H.M: Firmanızın özellikle onkoloji alanında hastanelere- hekimlere- halka yönelik çalışmaları neler?
C.S: 
Radyasyon Onkolojisi ve Medikal Fizik Dernekleri ile eğitim konusunda işbirliğimiz var. Ofisimizde bulunan eğitim merkezimizde gerçek vakalar üzerinden kullanıcılara eğitimler veriyoruz ve verilmesini teşvik ediyoruz. Bu anlamda çok iyi geri bildirimler aldığımızı söylemeliyim. İlave olarak, organize ettiğimiz tedavi planlama workshopları ile eğitimlerimize devam ederek yine kullanıcılardan güzel geri dönüşler aldık. Senede ortalama 2 tane ulusal ve uluslararası katılımcıların da olduğu etkinlikler düzenledik. Kullanıcıların kendi deneyimlerini paylaştıkları platformları bizzat organize ettik ve her birine 250 kişinin üzerinde katılım olması bizleri memnun etti. Tüm eğitimi desteklediğimiz aktivitelerin temel amacı, aslında kullanıcılarımızın hastalarına daha iyi, daha hızlı, daha kaliteli tedavi hizmetini sunabilmesi içindi. Bu konuda özellikle ülkemize yaptığımız eğitim merkezi yatırımı için hayli mutlu ve gururluyuz.
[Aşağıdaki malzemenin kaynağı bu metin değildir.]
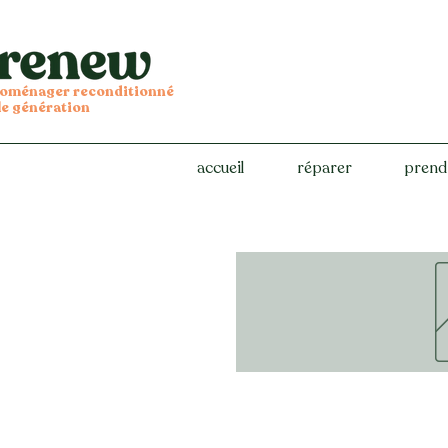
troménager reconditionné
le génération
accueil
réparer
prend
Bundan sonra da tabiki durmayacağız. Derneklerimizle işbirliğini arttırarak, Ortadoğu ve Afrika’da bulunan hekim ve medikal fizikçilerin eğitimlerini, Türk hekim ve medikal fizikçilerin liderliğinde sürdürerek, bölgesel pozisyonumuzu kuvvetlendirmeye devam etmek istiyoruz.